トップソロプレイヤーがゲームに似た世界に転生!二度目の人生は平和に暮らしたい!

文月 和奏

序章 転生したことに気づかない。

心地よい風が頬をそっと撫でる。

陽の光が俺の顔を照らして夜が明けた事を知らせてくれる。


「……はぁ~、良く寝た。7日間よく頑張った俺!」 

昨日VRゲーム『メモリーアース』のイベントである大討伐祭が終わったばかりだ。

俺ことは名だたる強豪チームを押しのけ7日間ソロでチーム戦を走り切り見事サーバー内、一位を達成したのである。

あいつらの悔しがる顔ときたら見ものであった。


で、報酬はチーム部屋のトロフィー家具だったんだが生憎俺はソロだからいらない。

たまたま欲しい奴がいたから、そいつに高値で売りつけてやった。

こうして第一回の大討伐祭の石碑に名が刻まれたのを確認した俺は記念のスクリーンショットを撮影したあと、7日間の疲れを癒すようにVR区間内の宿で死んだように寝た。

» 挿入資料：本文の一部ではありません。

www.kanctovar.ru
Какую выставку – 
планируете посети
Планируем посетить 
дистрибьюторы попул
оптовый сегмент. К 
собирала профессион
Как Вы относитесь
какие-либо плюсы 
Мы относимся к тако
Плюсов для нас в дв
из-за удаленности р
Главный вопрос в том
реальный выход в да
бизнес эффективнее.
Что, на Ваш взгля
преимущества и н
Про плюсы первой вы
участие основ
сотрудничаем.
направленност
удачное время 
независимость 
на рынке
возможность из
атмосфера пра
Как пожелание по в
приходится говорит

「おかしいな? こんな草原エリアのど真ん中で放置したはずないんだが」

寝たのは大都市アースの宿だったはず。こんな場所に移動した覚えはない。

上半身を起こし辺りを見渡すが、そこは見たことも無い草原エリアであった。 

不可解に思いつつも現在地を検索する為にコンソールを開こうとするのだが。


――おかしい。コンソールが出ない。

視野内にあるはずのパラメーターも見当たらない有様である。


近年のVRゲームは便利な物で、視野内に自身のアバターのHPやSP、状態、簡易マップ等が一目で見えるようになっている。

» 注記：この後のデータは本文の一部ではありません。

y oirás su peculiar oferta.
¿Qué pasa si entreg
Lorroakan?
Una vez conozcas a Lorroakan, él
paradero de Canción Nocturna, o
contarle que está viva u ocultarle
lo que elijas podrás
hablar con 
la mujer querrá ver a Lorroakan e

更に装備やスキル、あとはマップやゲーム内イベント等を表示できるコンソールがあって、右手のスワイプ操作に似たような動作で表示することが出来るのだが……今はまったく反応がない。ちなみに左手の操作は簡易マウス


――不具合か? 大討伐祭がサーバー負荷をかけたとか? う~ん。困ったな。

それにしても体感ってこんなリアルだったか?

風が草の匂いを運んできて頬を摩るように駆け抜ける。

その感覚はリアルのような錯覚を覚える。


「草の感触も妙にリアルだな。空も透き通っていて清々しい」

妙に心が落ち着く、昨日までの闘争の日々がまるで夢のようだ。


俺はそこで身体的な異変に気付く。

アバターの体躯に違和感を感じるたのだ。自身を見ると血色のない白い肌、腕周りは痩せ細っていて草を握る指もガリガリだ。

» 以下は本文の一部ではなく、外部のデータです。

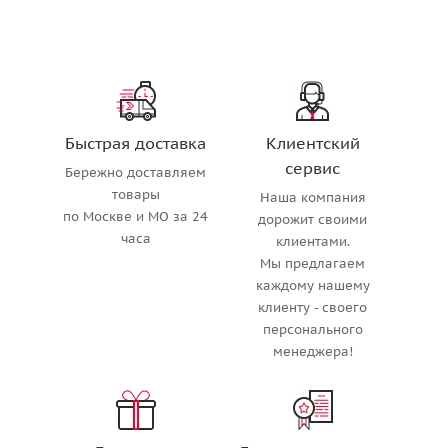
Быстрая доставка
Клиентский
сервис
Бережно доставляем
товары
Наша компания
по Москве и МО за 24
дорожит своими
часа
клиентами.
Мы предлагаем
каждому нашему
клиенту - своего
персонального
менеджера!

身体全体も肉が削げたように痩せていて、まるでゴボウのような体躯だ。

顔は見えないのだが、身体同様にげっそりしていそうな触り心地である。


まてまて!? これリアルの俺じゃね!? 

アバターをリアルに同期する機能はあったが、俺は同期をした覚えがないぞ?

むしろ、アバターは自作の物を使っていたんだがこれも不具合かよ!

っと、慌てるな俺。ここは落ち着いて持ち物を確認をしよう。

まずは服装や装備はと……う~ん。初期装備っぽいな。武器もロングソードだけとか、服装は初期の旅人の服に似ているが別物だな。

回復アイテムなし、食べものもなし、転送の羽もなし。

うん。これ積んでるわ! 唯一、幸運なのは近くには魔物がいないのと金があることだな。


「しかたないな。近くに村とか町がないか探してみるかぁ。にしても、腰に背負ってるロングソードおもっ!」

こうして俺はゲームに似た異世界に転生したことにもに気づかず、探索を開始したのであった。